Essence of Linear Algebra (5): Linear Systems and Column Space
When does Ax = b have a solution? How many? The honest answer is geometric: it depends on whether b lives inside the column space of A, and on how much of the input space A crushes to zero. This chapter weaves Gaussian elimination, column space, null space, rank, and the rank-nullity theorem into one structural picture.

The Central Question#
Almost everything in applied mathematics eventually lands on the same question:
Given a matrix $A$ and a vector $\vec{b}$ , does the equation $A\vec{x} = \vec{b}$ have a solution? If so, how many?
The mechanical answer is “row-reduce and look.” The structural answer is far more interesting — and it is the goal of this chapter. Three geometric objects tell you everything:
- Column space $C(A)$ — the set of vectors $A$ can reach. It decides whether a solution exists.
- Null space $N(A)$ — the set of vectors $A$ crushes to zero. It decides how many solutions exist.
- Rank $r$ — the dimension of the column space. It quantifies how much information $A$ preserves.
Once these three are clear, every linear-systems result — existence, uniqueness, least squares, the four fundamental subspaces — becomes the same story told from different angles.
What You Will Learn#
- Two complementary perspectives on $A\vec{x}=\vec{b}$ : rows (intersecting hyperplanes) vs. columns (linear combinations)
- Gaussian elimination as the operational tool, and as the LU decomposition in disguise
- Column space, null space, and rank, with their geometric meaning
- The rank-nullity theorem and the four fundamental subspaces
- How to read off the structure of any solution set at a glance
Prerequisites#
- Chapter 2 : span, linear independence, basis
- Chapter 3 : matrices as linear transformations
- Chapter 4 : determinants and invertibility
Two Ways to See $A\vec{x} = \vec{b}$ #
Row Perspective: Intersecting Hyperplanes#
$$\begin{cases} x + 2y = 5 \\ 3x - y = 1 \end{cases}$$Each equation describes a line in the plane. A solution is a point that lies on both lines simultaneously — their intersection $(1, 2)$ . In three variables, each equation describes a plane and the solution set is the intersection of those planes (a point, a line, a plane, or nothing).
This is the picture most students meet first. It is geometric and concrete, but it hides what really matters: the structure of the matrix itself.
Column Perspective: Combining Vectors#
$$x \begin{pmatrix} 1 \\ 3 \end{pmatrix} + y \begin{pmatrix} 2 \\ -1 \end{pmatrix} = \begin{pmatrix} 5 \\ 1 \end{pmatrix}$$Now the question becomes: can we mix the columns of $A$ to produce $\vec{b}$ ? Solving the system is choosing the right amounts of each column.
This single shift in viewpoint is the most important idea in the whole chapter. From it, the column space, rank, and existence of solutions fall out for free.

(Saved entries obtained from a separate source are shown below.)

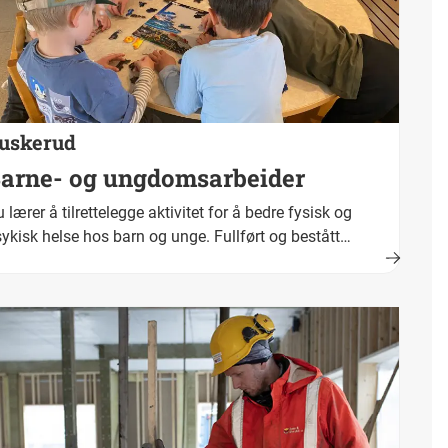
uskerud
arne- og ungdomsarbeider
 lærer å tilrettelegge aktivitet for å bedre fysisk og
ykisk helse hos barn og unge. Fullført og bestått
plæring fører fram til fagbrev. Yrkestittel er barne- og
ngdomsarbeider.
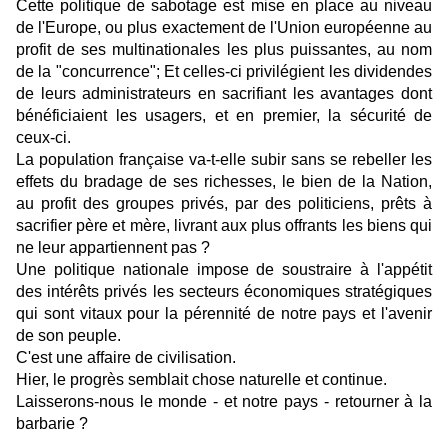
Cette politique de sabotage est mise en place au niveau
de l'Europe, ou plus exactement de l'Union européenne au
profit de ses multinationales les plus puissantes, au nom
de la "concurrence"; Et celles-ci privilégient les dividendes
de leurs administrateurs en sacrifiant les avantages dont
bénéficiaient les usagers, et en premier, la sécurité de
ceux-ci.
La population française va-t-elle subir sans se rebeller les
effets du bradage de ses richesses, le bien de la Nation,
au profit des groupes privés, par des politiciens, prêts à
sacrifier père et mère, livrant aux plus offrants les biens qui
ne leur appartiennent pas ?
Une politique nationale impose de soustraire à l'appétit
des intérêts privés les secteurs économiques stratégiques
qui sont vitaux pour la pérennité de notre pays et l'avenir
de son peuple.
C'est une affaire de civilisation.
Hier, le progrès semblait chose naturelle et continue.
Laisserons-nous le monde - et notre pays - retourner à la
barbarie ?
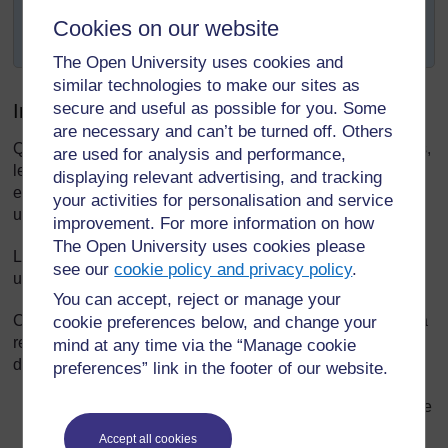
pour développer les capacités linguistiques des
Cookies on our website
enfants et leur vocabulaire.
The Open University uses cookies and
similar technologies to make our sites as
secure and useful as possible for you. Some
Introduction
are necessary and can’t be turned off. Others
Quelles autres possibilités existe-t-il, par la radio, les livres,
are used for analysis and performance,
les magazines, les annonceurs et la télévision, pour vos
displaying relevant advertising, and tracking
enfants d'apprendre une langue différente de celle qu’ils
your activities for personalisation and service
utilisent à la maison ?
improvement. For more information on how
The Open University uses cookies please
La réponse est probablement « très peu ». Ils écoutent et
see our
cookie policy and privacy policy
.
utilisent cette nouvelle langue uniquement en classe.
You can accept, reject or manage your
Cela implique que
vous
êtes la personne à qui incombe la
cookie preferences below, and change your
responsabilité de donner aux enfants la possibilité
mind at any time via the “Manage cookie
d'apprendre une langue par d'autres types de moyens:
preferences” link in the footer of our website.
utiliser et acquérir une grande quantité de vocabulaire
nouveau et de structures grammaticales ;
Accept all cookies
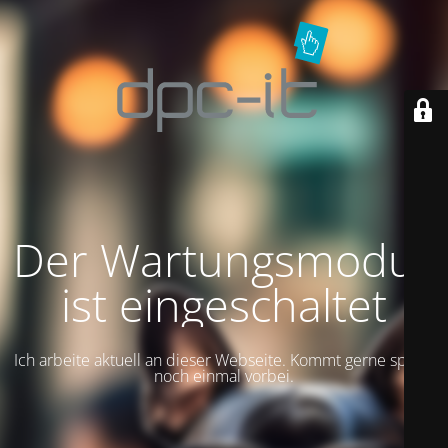
Der Wartungsmodus
ist eingeschaltet
Ich arbeite aktuell an dieser Webseite. Kommt gerne später
noch einmal vorbei.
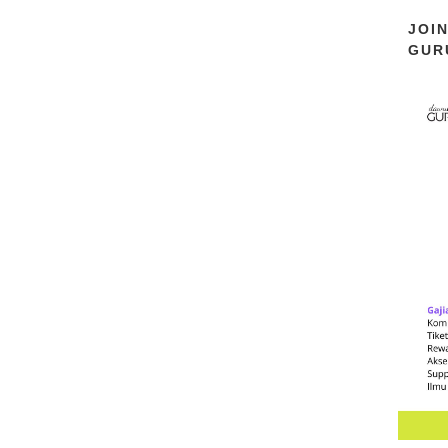
JOI
GUR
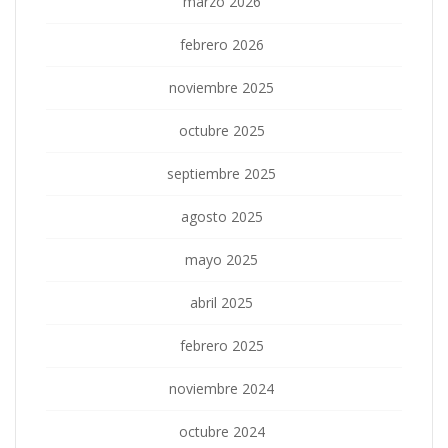
marzo 2026
febrero 2026
noviembre 2025
octubre 2025
septiembre 2025
agosto 2025
mayo 2025
abril 2025
febrero 2025
noviembre 2024
octubre 2024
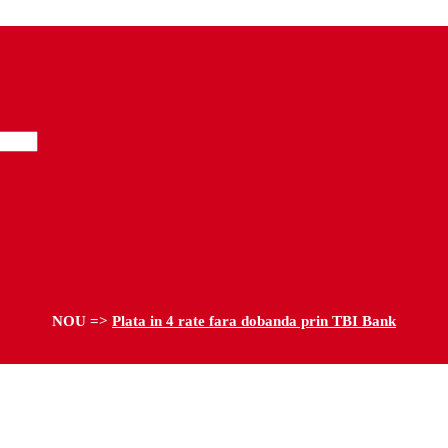
NOU =>
Plata in 4 rate fara dobanda prin TBI Bank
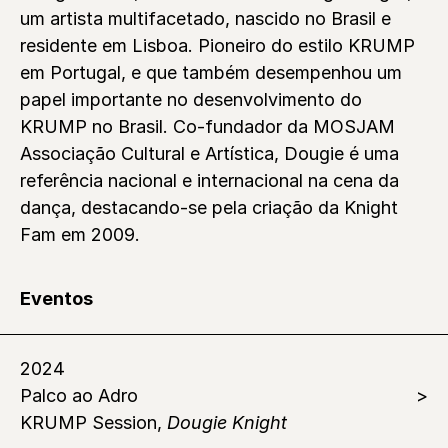
um artista multifacetado, nascido no Brasil e
residente em Lisboa. Pioneiro do estilo KRUMP
em Portugal, e que também desempenhou um
papel importante no desenvolvimento do
KRUMP no Brasil. Co-fundador da MOSJAM
Associação Cultural e Artística, Dougie é uma
referência nacional e internacional na cena da
dança, destacando-se pela criação da Knight
Fam em 2009.
Eventos
2024
Palco ao Adro
KRUMP Session,
Dougie Knight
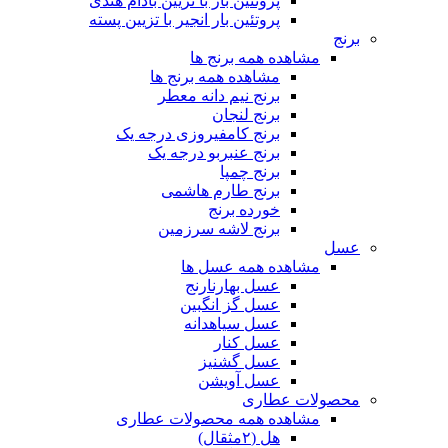
پروتئین بار با تزیین بادام هندی
پروتئین بار انجیر با تزیین پسته
برنج
مشاهده همه برنج ها
مشاهده همه برنج ها
برنج نیم دانه معطر
برنج لنجان
برنج کامفیروزی درجه یک
برنج عنبربو درجه یک
برنج چمپا
برنج طارم هاشمی
خورده برنج
برنج لاشه سرزمین
عسل
مشاهده همه عسل ها
عسل بهارنارنج
عسل گز انگبین
عسل سیاهدانه
عسل کنار
عسل گشنیز
عسل آویشن
محصولات عطاری
مشاهده همه محصولات عطاری
هل (۲مثقال)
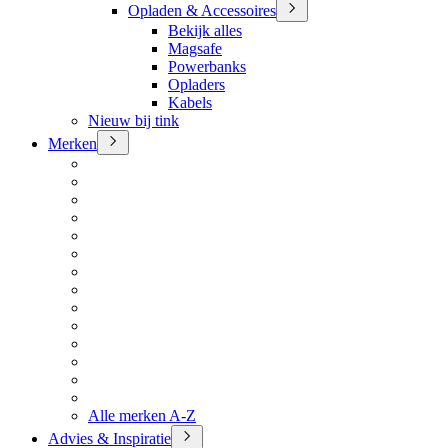
Opladen & Accessoires
Bekijk alles
Magsafe
Powerbanks
Opladers
Kabels
Nieuw bij tink
Merken
Alle merken A-Z
Advies & Inspiratie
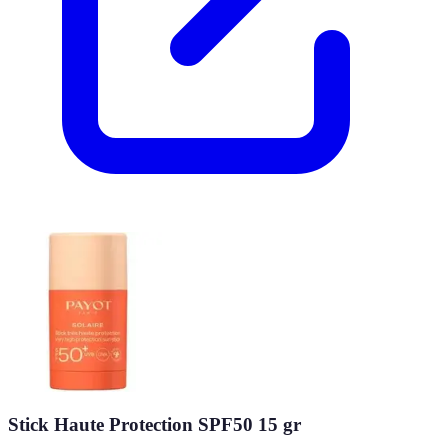
Stick Haute Protection SPF50 15 gr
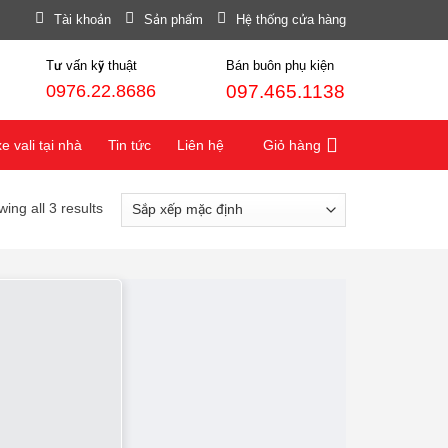
Tài khoản
Sản phẩm
Hệ thống cửa hàng
Tư vấn kỹ thuật
Bán buôn phụ kiện
0976.22.8686
097.465.1138
 vali tại nhà
Tin tức
Liên hệ
Giỏ hàng
ing all 3 results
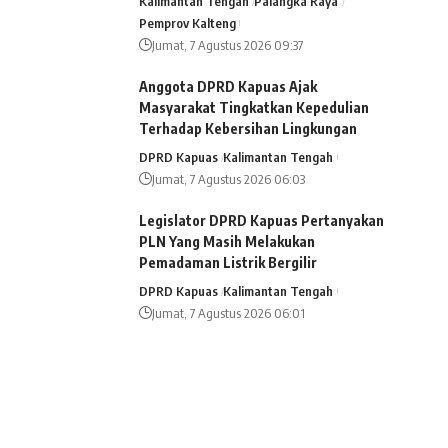
Kalimantan Tengah
Palangka Raya
Pemprov Kalteng
Jumat, 7 Agustus 2026 09:37
Anggota DPRD Kapuas Ajak
Masyarakat Tingkatkan Kepedulian
Terhadap Kebersihan Lingkungan
DPRD Kapuas
Kalimantan Tengah
Jumat, 7 Agustus 2026 06:03
Legislator DPRD Kapuas Pertanyakan
PLN Yang Masih Melakukan
Pemadaman Listrik Bergilir
DPRD Kapuas
Kalimantan Tengah
Jumat, 7 Agustus 2026 06:01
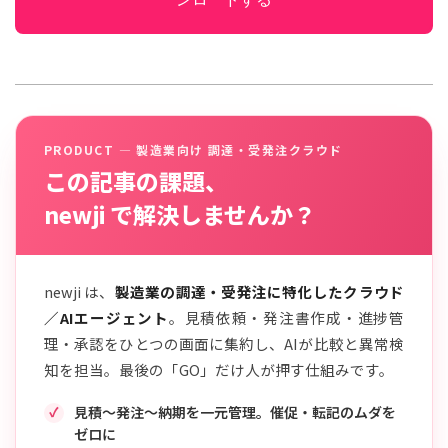
PRODUCT — 製造業向け 調達・受発注クラウド
この記事の課題、
newji で解決しませんか？
newji は、
製造業の調達・受発注に特化したクラウド
／AIエージェント
。見積依頼・発注書作成・進捗管
理・承認をひとつの画面に集約し、AIが比較と異常検
知を担当。最後の「GO」だけ人が押す仕組みです。
見積〜発注〜納期を一元管理。催促・転記のムダを
ゼロに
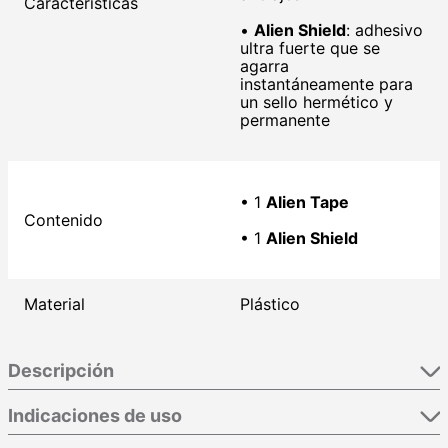
Características
•
Alien Shield
: adhesivo
ultra fuerte que se
agarra
instantáneamente para
un sello hermético y
permanente
• 1
Alien Tape
Contenido
• 1
Alien Shield
Material
Plástico
Descripción
Indicaciones de uso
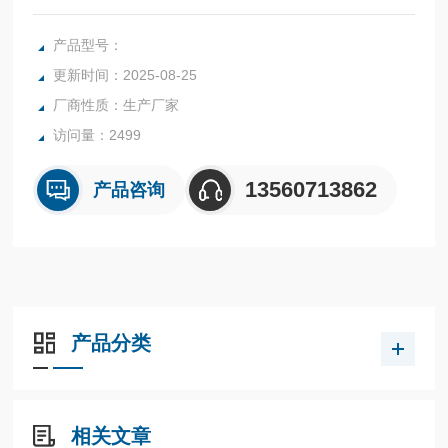
叶，食品、肉类以及纺织，农林、造纸、橡胶、塑胶、纺织等
行业中的实验室与生产过程中
产品型号：
更新时间：2025-08-25
厂商性质：生产厂家
访问量：2499
13560713862
产品咨询
产品分类
相关文章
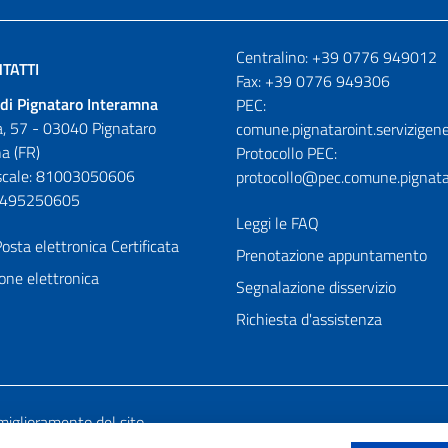
Numeri utili
Centralino: +39 0776 949012
TATTI
Fax: +39 0776 949306
di Pignataro Interamna
PEC:
, 57 - 03040 Pignataro
comune.pignataroint.servizigene
a (FR)
Protocollo PEC:
iscale: 81003050606
protocollo@pec.comune.pignatar
01495250605
Leggi le FAQ
osta elettronica Certificata
Prenotazione appuntamento
one elettronica
Segnalazione disservizio
Richiesta d'assistenza
miglioramento del sito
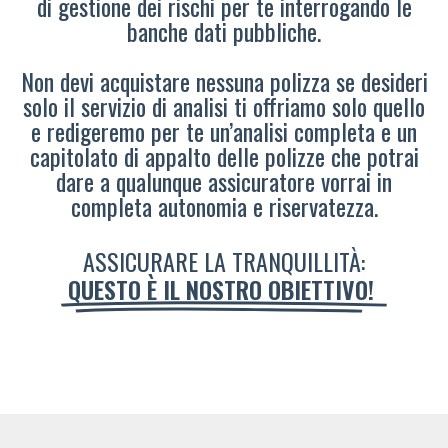
di gestione dei rischi per te interrogando le
banche dati pubbliche.
Non devi acquistare nessuna polizza se desideri
solo il servizio di analisi ti offriamo solo quello
e redigeremo per te un’analisi completa e un
capitolato di appalto delle polizze che potrai
dare a qualunque assicuratore vorrai in
completa autonomia e riservatezza.
ASSICURARE LA TRANQUILLITÀ:
QUESTO È IL NOSTRO OBIETTIVO!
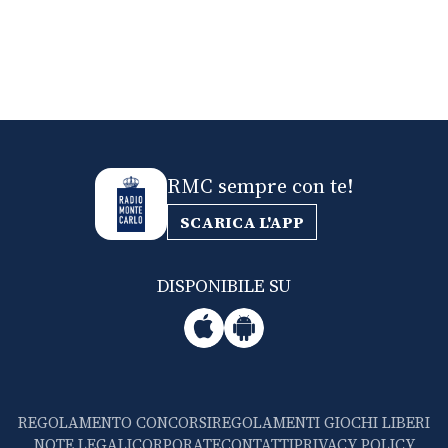
RMC sempre con te!
SCARICA L'APP
DISPONIBILE SU
REGOLAMENTO CONCORSI
REGOLAMENTI GIOCHI LIBERI
NOTE LEGALI
CORPORATE
CONTATTI
PRIVACY POLICY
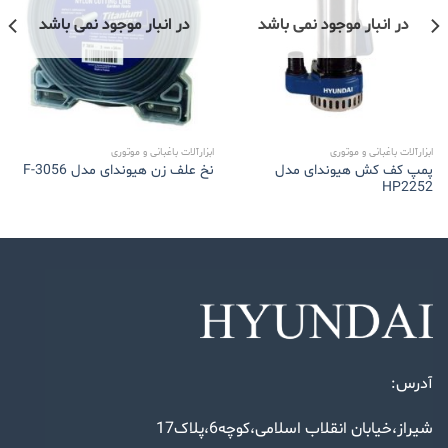
در انبار موجود نمی باشد
در انبار موجود نمی باشد
ابزارآلات باغبانی و موتوری
ابزارآلات باغبانی و موتوری
پمپ کف کش هیوندای مدل
نخ علف زن هیوندای مدل F-3056
HP2252
آدرس:
شیراز،خیابان انقلاب اسلامی،کوچه6،پلاک17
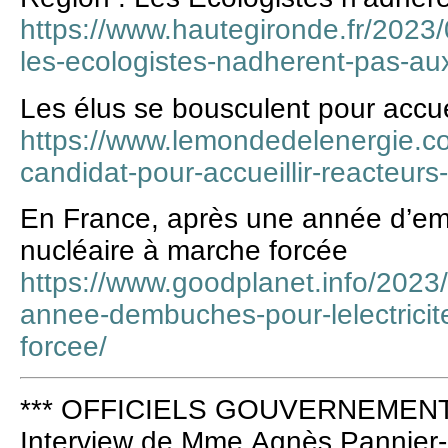
https://www.hautegironde.fr/20
les-ecologistes-nadherent-pas-aux
Les élus se bousculent pour accue
https://www.lemondedelenergie.com
candidat-pour-accueillir-reacteur
En France, après une année d’embû
nucléaire à marche forcée
https://www.goodplanet.info/2023
annee-dembuches-pour-lelectricit
forcee/
*** OFFICIELS GOUVERNEMENT 
Interview de Mme Agnès Pannier-R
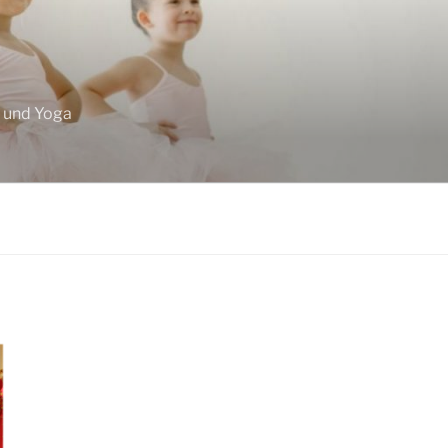
F
z und Yoga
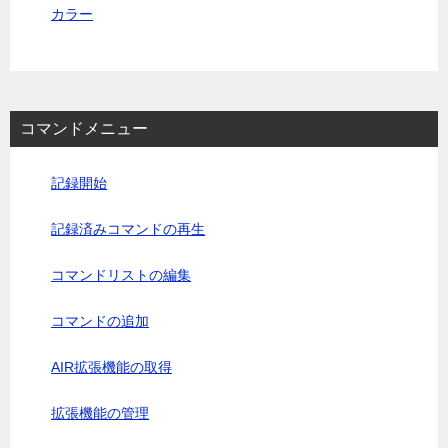
カラー
コマンドメニュー
記録開始
記録済みコマンドの再生
コマンドリストの編集
コマンドの追加
AIR拡張機能の取得
拡張機能の管理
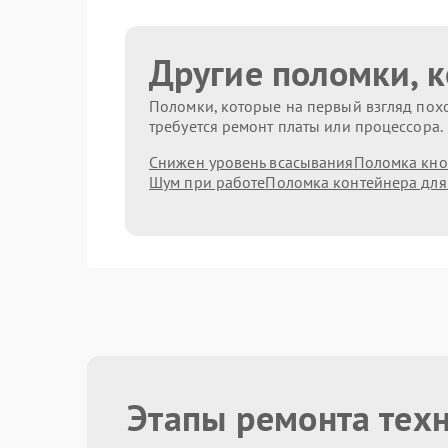
Другие поломки, 
Поломки, которые на первый взгляд похо
требуется ремонт платы или процессора.
Снижен уровень всасывания
Поломка кно
Шум при работе
Поломка контейнера для
Этапы ремонта техн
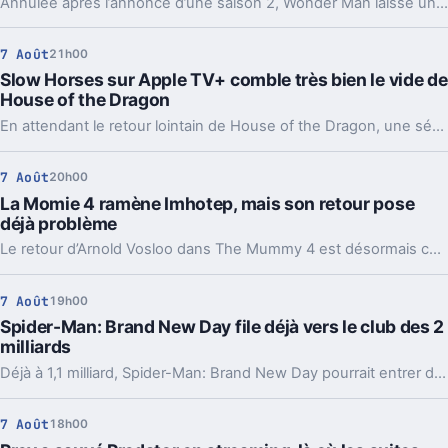
Annulée après l’annonce d’une saison 2, Wonder Man laisse un drôle de vide. Deux pistes reviennent pour expliquer ce revirement chez Disney.
7 Août
21h00
Slow Horses sur Apple TV+ comble très bien le vide de
House of the Dragon
En attendant le retour lointain de House of the Dragon, une série d’espionnage d’Apple TV+ offre un relais inattendu, avec plusieurs visages bien connus de Westeros.
7 Août
20h00
La Momie 4 ramène Imhotep, mais son retour pose
déjà problème
Le retour d’Arnold Vosloo dans The Mummy 4 est désormais confirmé. Bonne nouvelle pour les fans, sauf qu’un détail central reste entier : comment Imhotep revient-il ?
7 Août
19h00
Spider-Man: Brand New Day file déjà vers le club des 2
milliards
Déjà à 1,1 milliard, Spider-Man: Brand New Day pourrait entrer dans le cercle minuscule des films à 2 milliards. Et son calendrier l’aide beaucoup.
7 Août
18h00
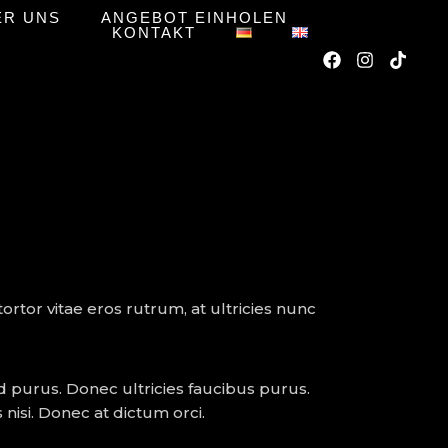
ER UNS
ANGEBOT EINHOLEN
KONTAKT
tortor vitae eros rutrum, at ultricies nunc
 purus. Donec ultricies faucibus purus.
nisi. Donec at dictum orci.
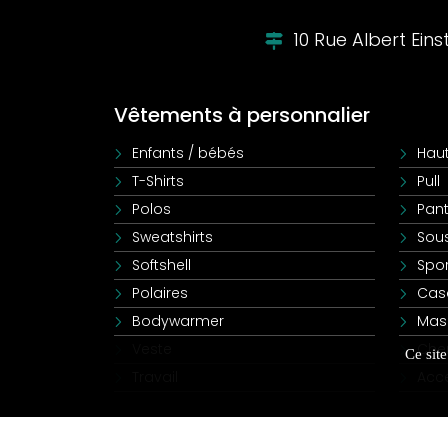
10 Rue Albert Ein
Vêtements à personnalier
Enfants / bébés
Haut
T-Shirts
Pull
Polos
Pant
Sweatshirts
Sou
Softshell
Spor
Polaires
Cas
Bodywarmer
Mas
Veste
Che
Ce sit
Travail
Acc
Mentions légales
|
Conditions générales de ventes
|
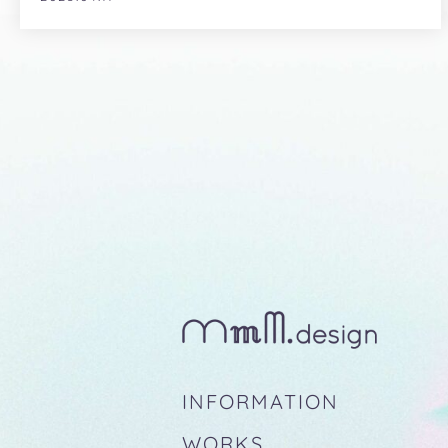
INFORMATION
WORKS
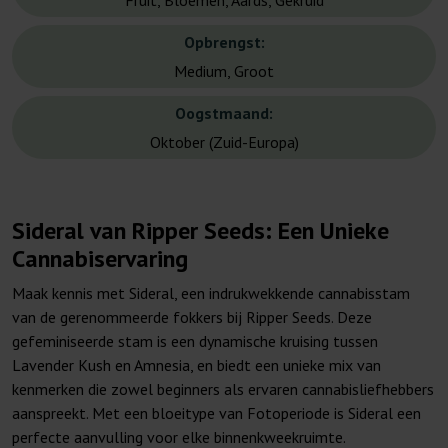
Fruit, Bloemen, Aards, Gekruid
Opbrengst:
Medium, Groot
Oogstmaand:
Oktober (Zuid-Europa)
Sideral van Ripper Seeds: Een Unieke
Cannabiservaring
Maak kennis met Sideral, een indrukwekkende cannabisstam
van de gerenommeerde fokkers bij Ripper Seeds. Deze
gefeminiseerde stam is een dynamische kruising tussen
Lavender Kush en Amnesia, en biedt een unieke mix van
kenmerken die zowel beginners als ervaren cannabisliefhebbers
aanspreekt. Met een bloeitype van Fotoperiode is Sideral een
perfecte aanvulling voor elke binnenkweekruimte.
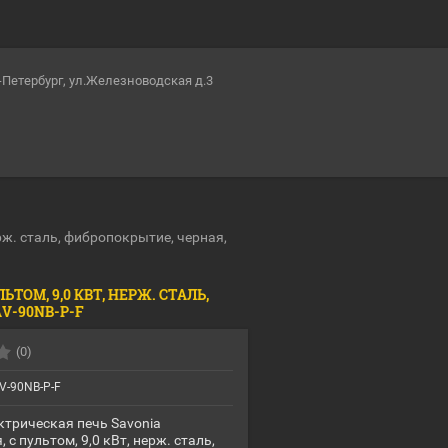
т-Петербург, ул.Железноводская д.3
рж. сталь, фибропокрытие, черная,
ТОМ, 9,0 КВТ, НЕРЖ. СТАЛЬ,
V-90NB-P-F
(0)
V-90NB-P-F
трическая печь Savonia
 с пультом, 9,0 кВт, нерж. сталь,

The figure above shows both sides of the story. On the left, the columns $\vec{a}_1, \vec{a}_2$ span the whole plane, so any target $\vec{b}$ can be assembled from them: pick the right scalars and the parallelogram closes onto $\vec{b}$ . On the right, the two columns happen to be parallel, so the column space collapses to a single line. A target sitting off that line is unreachable; the best we can do is project it onto the line — the geometry behind least squares.
Painter analogy. You stand in front of an empty canvas with three tubes of paint (the columns of $A$ ). The column space is the set of every color you can produce by mixing. If two tubes are the same shade, you have not gained any new color; your reachable palette is smaller than it looks. That smaller palette is exactly the column space of a rank-deficient matrix.
Gaussian Elimination: The Operational Tool#
The Three Legal Moves#
Elimination simplifies a system without changing its solution set, using only three elementary row operations:
- Swap two rows.
- Multiply a row by a non-zero constant.
- Add a multiple of one row to another.
Why are these legal? Because each one is invertible: any sequence of operations can be undone, so the set of solutions before and after is identical.
A Worked Example#
$$ \begin{cases} x + 2y + z = 2 \\ 3x + 8y + z = 12 \\ 4y + z = 2 \end{cases} $$Write the augmented matrix and eliminate downward, one pivot at a time.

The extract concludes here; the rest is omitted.